== INPUT DATA
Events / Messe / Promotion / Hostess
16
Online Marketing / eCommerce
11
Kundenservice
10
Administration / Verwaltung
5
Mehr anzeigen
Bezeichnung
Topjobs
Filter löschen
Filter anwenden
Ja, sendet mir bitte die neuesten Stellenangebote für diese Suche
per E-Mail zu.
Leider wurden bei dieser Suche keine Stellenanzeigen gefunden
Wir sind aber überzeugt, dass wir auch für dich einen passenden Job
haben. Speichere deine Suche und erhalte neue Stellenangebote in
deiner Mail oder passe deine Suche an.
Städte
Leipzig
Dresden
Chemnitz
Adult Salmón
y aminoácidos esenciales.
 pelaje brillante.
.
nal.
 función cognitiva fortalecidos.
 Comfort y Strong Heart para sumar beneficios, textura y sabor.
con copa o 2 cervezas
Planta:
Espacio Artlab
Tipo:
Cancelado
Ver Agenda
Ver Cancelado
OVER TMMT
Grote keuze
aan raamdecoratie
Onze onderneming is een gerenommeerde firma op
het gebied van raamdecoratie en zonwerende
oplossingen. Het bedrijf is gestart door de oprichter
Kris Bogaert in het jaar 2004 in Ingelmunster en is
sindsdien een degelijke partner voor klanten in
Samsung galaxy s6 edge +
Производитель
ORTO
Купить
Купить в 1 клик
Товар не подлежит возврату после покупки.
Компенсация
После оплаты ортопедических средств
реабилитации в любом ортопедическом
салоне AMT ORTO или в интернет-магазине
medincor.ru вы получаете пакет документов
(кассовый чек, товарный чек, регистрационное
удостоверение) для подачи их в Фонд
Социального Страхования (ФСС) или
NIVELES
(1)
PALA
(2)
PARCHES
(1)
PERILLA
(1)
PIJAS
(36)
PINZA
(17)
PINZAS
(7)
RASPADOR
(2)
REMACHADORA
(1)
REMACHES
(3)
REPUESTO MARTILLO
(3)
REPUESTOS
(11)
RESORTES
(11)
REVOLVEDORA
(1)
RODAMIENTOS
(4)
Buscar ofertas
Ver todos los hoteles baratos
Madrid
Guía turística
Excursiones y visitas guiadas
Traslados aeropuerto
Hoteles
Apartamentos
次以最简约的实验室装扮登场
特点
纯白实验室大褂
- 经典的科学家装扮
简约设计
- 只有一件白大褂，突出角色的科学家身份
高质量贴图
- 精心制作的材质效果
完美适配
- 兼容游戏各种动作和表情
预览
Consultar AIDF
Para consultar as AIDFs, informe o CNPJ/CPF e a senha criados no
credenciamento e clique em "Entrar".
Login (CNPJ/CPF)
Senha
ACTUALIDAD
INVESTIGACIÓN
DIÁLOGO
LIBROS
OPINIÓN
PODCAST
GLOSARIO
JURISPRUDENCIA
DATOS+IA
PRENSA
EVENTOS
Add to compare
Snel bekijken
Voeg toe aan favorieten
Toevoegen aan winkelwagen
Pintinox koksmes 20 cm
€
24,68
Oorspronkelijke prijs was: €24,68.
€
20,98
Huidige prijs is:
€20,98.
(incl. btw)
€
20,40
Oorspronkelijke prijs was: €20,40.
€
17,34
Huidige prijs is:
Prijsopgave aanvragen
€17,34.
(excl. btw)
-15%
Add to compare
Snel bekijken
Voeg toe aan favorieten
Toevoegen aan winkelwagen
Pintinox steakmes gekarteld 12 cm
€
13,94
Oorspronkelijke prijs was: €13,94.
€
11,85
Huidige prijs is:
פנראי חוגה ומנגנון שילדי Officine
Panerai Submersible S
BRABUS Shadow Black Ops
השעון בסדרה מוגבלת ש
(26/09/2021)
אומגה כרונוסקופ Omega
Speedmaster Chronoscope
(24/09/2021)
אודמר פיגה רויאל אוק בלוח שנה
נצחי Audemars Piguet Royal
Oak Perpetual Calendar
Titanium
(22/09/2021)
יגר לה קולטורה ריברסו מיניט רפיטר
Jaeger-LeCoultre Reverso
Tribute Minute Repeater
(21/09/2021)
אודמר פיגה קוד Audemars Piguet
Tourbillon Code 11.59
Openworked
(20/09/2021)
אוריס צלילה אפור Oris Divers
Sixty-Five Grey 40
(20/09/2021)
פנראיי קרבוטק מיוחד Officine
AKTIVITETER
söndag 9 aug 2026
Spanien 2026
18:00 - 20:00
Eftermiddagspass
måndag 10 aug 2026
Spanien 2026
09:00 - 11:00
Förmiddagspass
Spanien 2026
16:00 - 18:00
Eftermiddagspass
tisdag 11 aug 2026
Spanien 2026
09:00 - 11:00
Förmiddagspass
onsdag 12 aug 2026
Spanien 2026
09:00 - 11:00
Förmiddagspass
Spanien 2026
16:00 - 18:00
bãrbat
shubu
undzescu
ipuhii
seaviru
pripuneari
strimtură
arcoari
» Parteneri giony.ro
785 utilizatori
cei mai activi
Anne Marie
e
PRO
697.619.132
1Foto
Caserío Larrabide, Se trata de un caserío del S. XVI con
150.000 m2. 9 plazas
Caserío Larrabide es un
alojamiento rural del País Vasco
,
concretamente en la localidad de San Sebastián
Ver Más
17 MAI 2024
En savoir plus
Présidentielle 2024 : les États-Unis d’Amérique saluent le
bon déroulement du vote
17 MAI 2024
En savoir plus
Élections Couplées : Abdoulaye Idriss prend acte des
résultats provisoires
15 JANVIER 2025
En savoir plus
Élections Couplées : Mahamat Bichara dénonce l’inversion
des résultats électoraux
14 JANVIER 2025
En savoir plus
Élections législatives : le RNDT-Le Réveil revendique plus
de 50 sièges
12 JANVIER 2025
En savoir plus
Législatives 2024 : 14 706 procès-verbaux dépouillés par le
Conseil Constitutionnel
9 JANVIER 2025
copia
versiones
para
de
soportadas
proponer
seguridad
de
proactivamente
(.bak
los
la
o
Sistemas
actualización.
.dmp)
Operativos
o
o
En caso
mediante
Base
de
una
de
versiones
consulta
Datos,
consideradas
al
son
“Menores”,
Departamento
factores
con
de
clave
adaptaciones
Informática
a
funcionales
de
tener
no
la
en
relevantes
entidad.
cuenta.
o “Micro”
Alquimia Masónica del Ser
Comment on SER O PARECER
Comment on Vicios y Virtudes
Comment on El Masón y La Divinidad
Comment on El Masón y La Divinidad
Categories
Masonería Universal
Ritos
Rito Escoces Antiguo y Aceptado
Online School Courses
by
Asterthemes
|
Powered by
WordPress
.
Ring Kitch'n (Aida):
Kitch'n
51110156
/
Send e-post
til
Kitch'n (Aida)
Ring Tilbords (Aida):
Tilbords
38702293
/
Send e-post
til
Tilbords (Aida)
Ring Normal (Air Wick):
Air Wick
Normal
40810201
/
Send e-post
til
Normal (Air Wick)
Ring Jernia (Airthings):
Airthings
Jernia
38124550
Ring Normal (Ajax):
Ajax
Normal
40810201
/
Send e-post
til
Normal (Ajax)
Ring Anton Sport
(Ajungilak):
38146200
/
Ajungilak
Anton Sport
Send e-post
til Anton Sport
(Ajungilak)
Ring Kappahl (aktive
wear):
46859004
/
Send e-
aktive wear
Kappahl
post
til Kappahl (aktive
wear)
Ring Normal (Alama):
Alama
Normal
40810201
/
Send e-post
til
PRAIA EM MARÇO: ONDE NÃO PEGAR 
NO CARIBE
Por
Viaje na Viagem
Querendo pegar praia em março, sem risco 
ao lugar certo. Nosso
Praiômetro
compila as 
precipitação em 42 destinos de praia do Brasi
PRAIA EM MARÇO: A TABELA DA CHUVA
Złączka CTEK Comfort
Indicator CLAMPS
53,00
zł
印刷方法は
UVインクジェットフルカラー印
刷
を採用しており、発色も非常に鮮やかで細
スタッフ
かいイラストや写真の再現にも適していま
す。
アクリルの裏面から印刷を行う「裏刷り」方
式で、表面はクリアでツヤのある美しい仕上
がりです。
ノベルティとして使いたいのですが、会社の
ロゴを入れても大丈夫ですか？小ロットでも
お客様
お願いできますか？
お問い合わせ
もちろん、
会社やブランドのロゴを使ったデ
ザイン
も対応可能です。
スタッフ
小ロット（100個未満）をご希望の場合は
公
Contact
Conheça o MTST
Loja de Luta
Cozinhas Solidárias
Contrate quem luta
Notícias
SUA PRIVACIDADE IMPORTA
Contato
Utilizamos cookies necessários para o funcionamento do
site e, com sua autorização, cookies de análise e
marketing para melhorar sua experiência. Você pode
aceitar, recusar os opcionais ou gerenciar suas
====
:: WORK ORDER ::
In the listing above, the lines from the one containing "Élections législatives : le" through the one containing "Ring Kappahl (aktive" must be set down exactly, with no other lines.

:: ANSWER TO THIS EXERCISE ::
Élections législatives : le RNDT-Le Réveil revendique plus
de 50 sièges
12 JANVIER 2025
En savoir plus
Législatives 2024 : 14 706 procès-verbaux dépouillés par le
Conseil Constitutionnel
9 JANVIER 2025
copia
versiones
para
de
soportadas
proponer
seguridad
de
proactivamente
(.bak
los
la
o
Sistemas
actualización.
.dmp)
Operativos
o
o
En caso
mediante
Base
de
una
de
versiones
consulta
Datos,
consideradas
al
son
“Menores”,
Departamento
factores
con
de
clave
adaptaciones
Informática
a
funcionales
de
tener
no
la
en
relevantes
entidad.
cuenta.
o “Micro”
Alquimia Masónica del Ser
Comment on SER O PARECER
Comment on Vicios y Virtudes
Comment on El Masón y La Divinidad
Comment on El Masón y La Divinidad
Categories
Masonería Universal
Ritos
Rito Escoces Antiguo y Aceptado
Online School Courses
by
Asterthemes
|
Powered by
WordPress
.
Ring Kitch'n (Aida):
Kitch'n
51110156
/
Send e-post
til
Kitch'n (Aida)
Ring Tilbords (Aida):
Tilbords
38702293
/
Send e-post
til
Tilbords (Aida)
Ring Normal (Air Wick):
Air Wick
Normal
40810201
/
Send e-post
til
Normal (Air Wick)
Ring Jernia (Airthings):
Airthings
Jernia
38124550
Ring Normal (Ajax):
Ajax
Normal
40810201
/
Send e-post
til
Normal (Ajax)
Ring Anton Sport
(Ajungilak):
38146200
/
Ajungilak
Anton Sport
Send e-post
til Anton Sport
(Ajungilak)
Ring Kappahl (aktive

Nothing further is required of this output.